Find real root of cubic equation $(x-1)^3 - (x-1) + 4 = 0$

Question

a) $$(x-1)^3 - (x-1) + 4 = 0$$ When I expanded, I got $$x^3 - 3x^2 + 2x + 4 = 0$$ however I do not know what to do next.

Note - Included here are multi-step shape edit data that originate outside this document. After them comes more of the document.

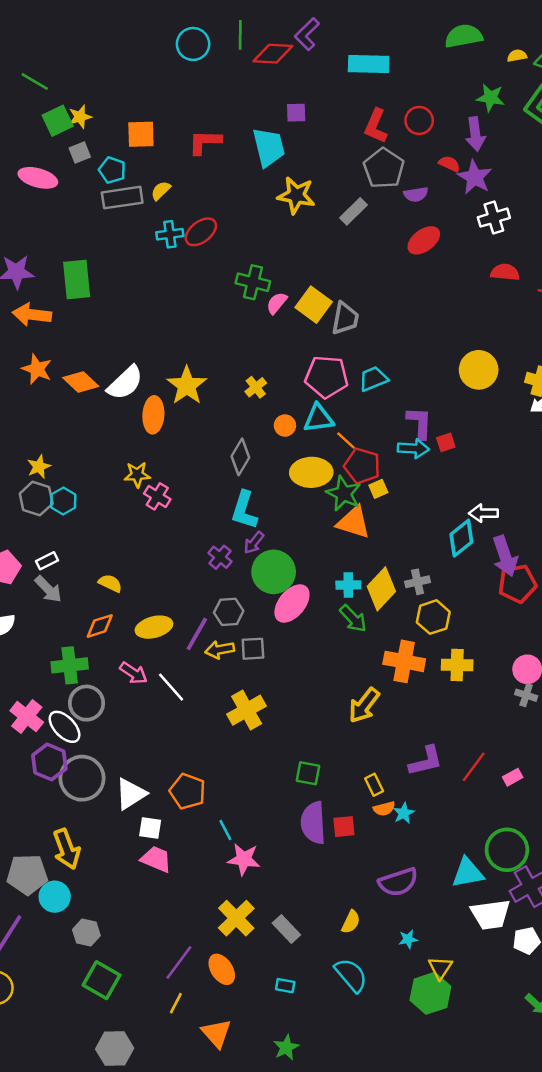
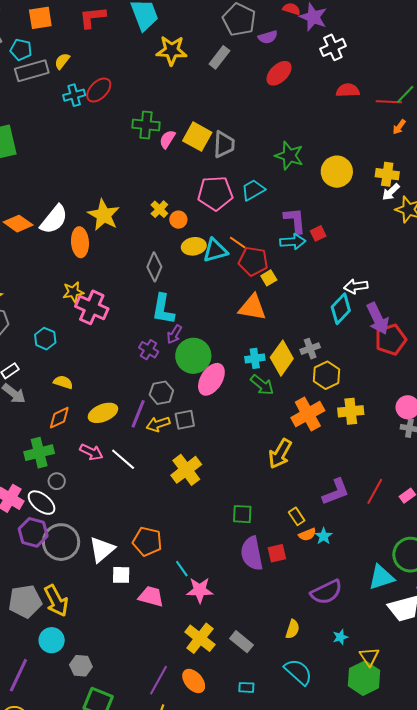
cyan triangle: (319, 418) -> (215, 250), moved
orange circle: (285, 426) -> (178, 220), moved
yellow ellipse: (311, 472) -> (194, 246), moved, size x0.7
green star: (344, 493) -> (289, 156), moved
pink cross: (157, 496) -> (92, 307), size x1.5
cyan hexagon: (63, 501) -> (45, 339), moved
orange cross: (404, 661) -> (308, 414), turned -32
gray circle: (87, 703) -> (57, 481), size x0.6
pink trapezoid: (156, 859) -> (151, 596), moved
gray pentagon: (27, 874) -> (25, 601), moved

b) $$8x^3 - 2x + 4 = 0$$ After I factored, I got $$2(4x^3 - x + 2) = 0$$ however I do not know what to do next.

Answer 1

For the cubic equation of the form $t^3 +pt + q = 0$, if $\frac{q^2}{4}+\frac{p^3}{27}>0$, use the Cardano's formula below for the analytic solution of the real root,

$$t= \left(-\frac q2+\sqrt{\frac{q^2}{4}+\frac{p^3}{27}}\right)^{1/3}+\left(-\frac q2-\sqrt{\frac{q^2}{4}+\frac{p^3}{27}}\right)^{1/3}\tag{1}$$

a) For $(x-1)^3 - (x-1) + 4 = 0$, we have $p=-1$ and $q=4$. Then, the real root is

$$x=1+\left( -2+\frac13\sqrt{\frac{107}{3}}\right)^{1/3}+\left( -2-\frac13\sqrt{\frac{107}{3}}\right)^{1/3}$$

b) For $8x^3 - 2x + 4 = 0$, we have $p=-\frac14$ and $q=\frac12$. Plug $p$ and $q$ into (1) to get the real root.